Published 29th May 2023, i news.
For many of us, doing the recycling is now a normal part of housekeeping. We separate out our paper, glass and tins before putting them in the green bin. Increasingly, plastics have the recycling logo on them. So we rinse them out and save them from the general waste. We know it’s not much, but it’s better than doing nothing.
But recent studies on the environmental and health impacts of plastic recycling challenge that assumption.
Research published in the Journal of Hazardous Materials Advances found that a UK plastics recycling facility was releasing up to 13 per cent of the plastic it recycles as microplastics. A microplastic is any plastic less than 5mm in diameter with the vast majority of microplastics being much smaller – a tiny fraction of the width of a human hair.
The single facility that was the subject of this study discovered that at times it was releasing over 75 billion plastic microparticles in every cubic meter of wastewater. Being so small, microplastics are turning up everywhere: at the bottom of the deepest ocean, in Antarctic snowflakes, deep in our lungs, in our blood. What was particularly worrying about the research on the recycling facility was that it was one of the better managed recycling facilities, having installed costly microparticle filters. Most have not.

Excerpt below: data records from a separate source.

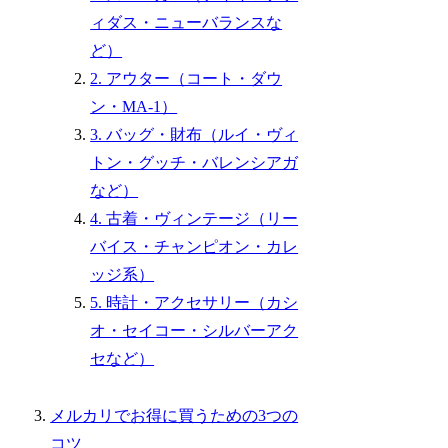
ィダス・ニューバランスな
ど）
2. アウター（コート・ダウ
ン・MA-1）
3. バッグ・財布（ルイ・ヴィ
トン・グッチ・バレンシアガ
など）
4. 古着・ヴィンテージ（リー
バイス・チャンピオン・カレ
ッジ系）
5. 時計・アクセサリー（カシ
オ・セイコー・シルバーアク
セなど）
メルカリでお得に買うための3つの
コツ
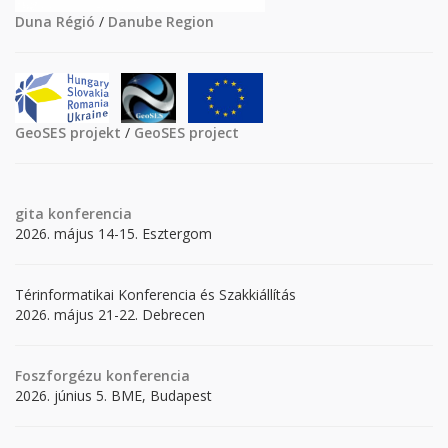
Duna Régió
/
Danube Region
GeoSES projekt
/
GeoSES project
gita
konferencia
2026. május 14-15. Esztergom
Térinformatikai Konferencia és Szakkiállítás
2026. május 21-22. Debrecen
Foszforgézu konferencia
2026. június 5. BME, Budapest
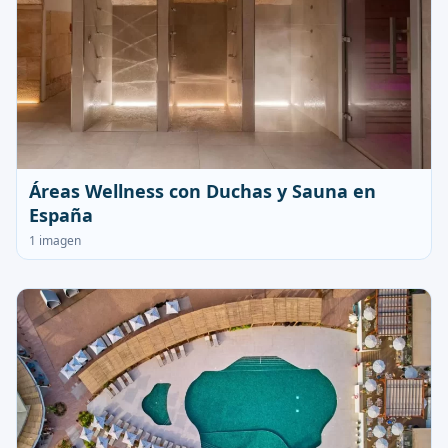
Áreas Wellness con Duchas y Sauna en
España
1 imagen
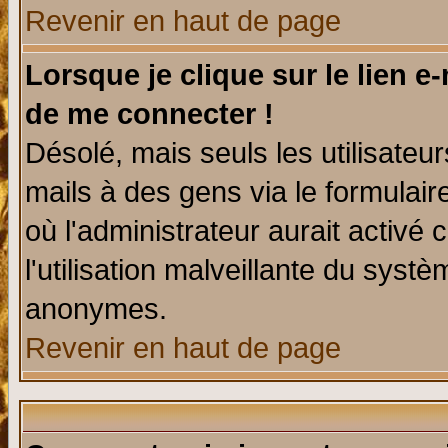
Revenir en haut de page
Lorsque je clique sur le lien e
de me connecter !
Désolé, mais seuls les utilisate
mails à des gens via le formulair
où l'administrateur aurait activé c
l'utilisation malveillante du systè
anonymes.
Revenir en haut de page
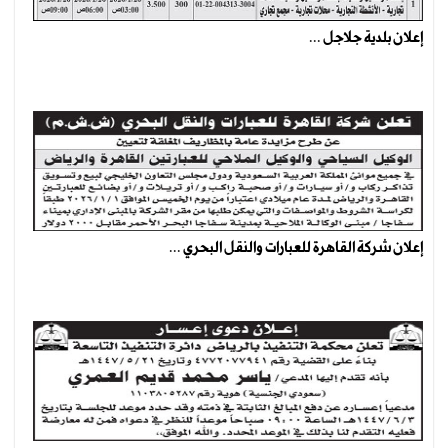
إعلان بلدية جلاجل ...
إعلان شركة القاهرة للعبارات والنقل البحري ...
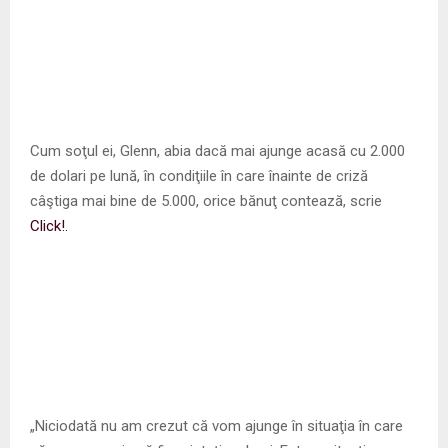
Cum soţul ei, Glenn, abia dacă mai ajunge acasă cu 2.000
de dolari pe lună, în condiţiile în care înainte de criză
câştiga mai bine de 5.000, orice bănuţ contează, scrie
Click!.
„Niciodată nu am crezut că vom ajunge în situaţia în care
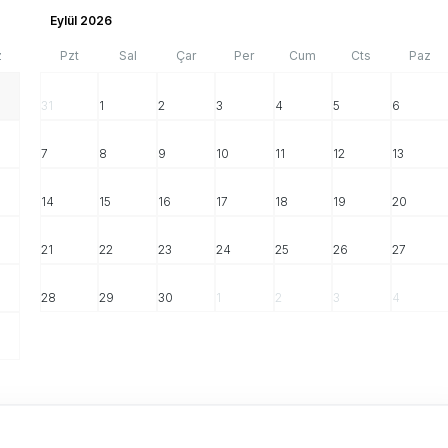
Eylül 2026
z
Pzt
Sal
Çar
Per
Cum
Cts
Paz
31
1
2
3
4
5
6
7
8
9
10
11
12
13
14
15
16
17
18
19
20
21
22
23
24
25
26
27
28
29
30
1
2
3
4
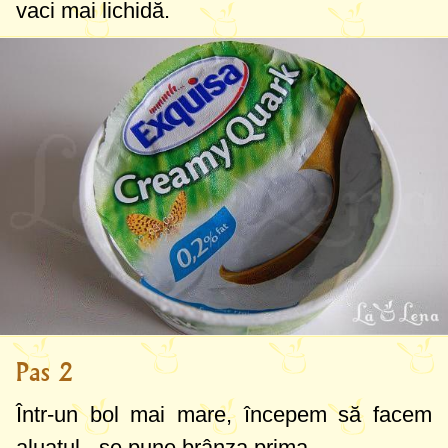
vaci mai lichidă.
Pas 2
Într-un bol mai mare, începem să facem
aluatul - se pune brânza prima.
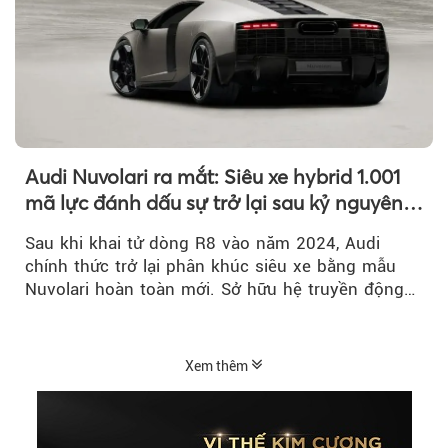
Audi Nuvolari ra mắt: Siêu xe hybrid 1.001
mã lực đánh dấu sự trở lại sau kỷ nguyên
R8
Sau khi khai tử dòng R8 vào năm 2024, Audi
chính thức trở lại phân khúc siêu xe bằng mẫu
Nuvolari hoàn toàn mới. Sở hữu hệ truyền động
hybrid 1.001 mã lực, tốc độ tối đa trên 350 km/h
và số lượng giới hạn chỉ 499 chiếc, Nuvolari được
xem là tuyên ngôn mới của Audi trong kỷ nguyên
Xem thêm
điện hóa.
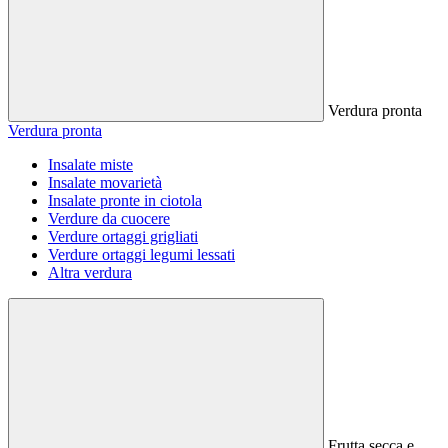
Verdura pronta
Verdura pronta
Insalate miste
Insalate movarietà
Insalate pronte in ciotola
Verdure da cuocere
Verdure ortaggi grigliati
Verdure ortaggi legumi lessati
Altra verdura
Frutta secca e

Modern plastics contain over 13,000 different chemicals – most of them derived from oil. Many of them are known to be hazardous to human health. A new review from Greenpeace USA finds that recycling can actually increase the toxicity of plastics. That’s because the recycling process can concentrate chemicals such as flame retardants, benzene and other cancer-producing and hormone-disruptive substances.
Plastics can also absorb toxic materials. For example, a plastic container filled with pesticide can over time become contaminated as the pesticide leaches into the plastic. Recycling that container then moves contaminated material into new plastic products, as well as releasing vast amounts of potentially highly toxic microplastic particles into the environment.
What these studies tell us is that recycling is not a solution. But then, it never was, because recycling plastics means trying to modify materials that have been produced to resist change. It’s their longevity and resilience that makes them such an attractive material.
Recycling plastics could play a part in reducing pollution because it diverts waste that could up in the environment such as the ocean, but there is a reason it’s the last R in Reduce, Reuse, Recycle. Reusing plastics can keep them out of the waste and recycling system for longer. But reducing plastics must be the priority.
Almost everything we buy includes or is wrapped in plastic. Plastics can serve an important role in protecting some products, but do we need plastic-wrapped corn on the cob? I tried to go plastic free for a week after reviewing the avalanche of research clearly showing that plastic pollution was getting out of control. That meant any internet shopping or online groceries was out of the question. It also meant searching for alternatives to plastic-wrapped products in the supermarket.
In 2019, UK supermarkets produced nearly 900,000 tonnes plastic packaging, almost all of it ending up as waste. In order to reduce my environmental impact, I also try to avoid dairy products, which is good because cheese, milk, and yoghurt would have been off the menu as they all have plastic packaging. Breakfast cereal comes in a cardboard box but has a plastic inner bag. The apples I wanted only came wrapped in plastic. The meat-free burgers were inside a plastic tray. The shopping trip became what felt like an endless and often futile attempt at finding a plastic-free alternative.
This made me realise just how ubiquitous plastics are. We somehow managed to live without them before the 1950s. What happened? In a word: hyperconsumption. The creation of lifestyles built around buying things. Plastics are so cheap that we think nothing of using them once then putting them straight in the bin. But being cheap doesn’t mean there is no cost to such profligate behaviour. Since the 1950s, 8.3 billion tons of plastics have been manufactured. Eighty per cent of that has ended up in landfill, or the environment, or inside of us.
There are promising plant-based plastics that do not contain toxic substances and breakdown quickly into harmless by-products. But we cannot expect them to rapidly scale up production to meet today’s almost insatiable demands. The only effective solution to the plastics problem is the rapid reduction in their use. Simply put, we need to consume far less plastic. This may come from realising that in manufacturing convenience, we have created an environmental and health crisis.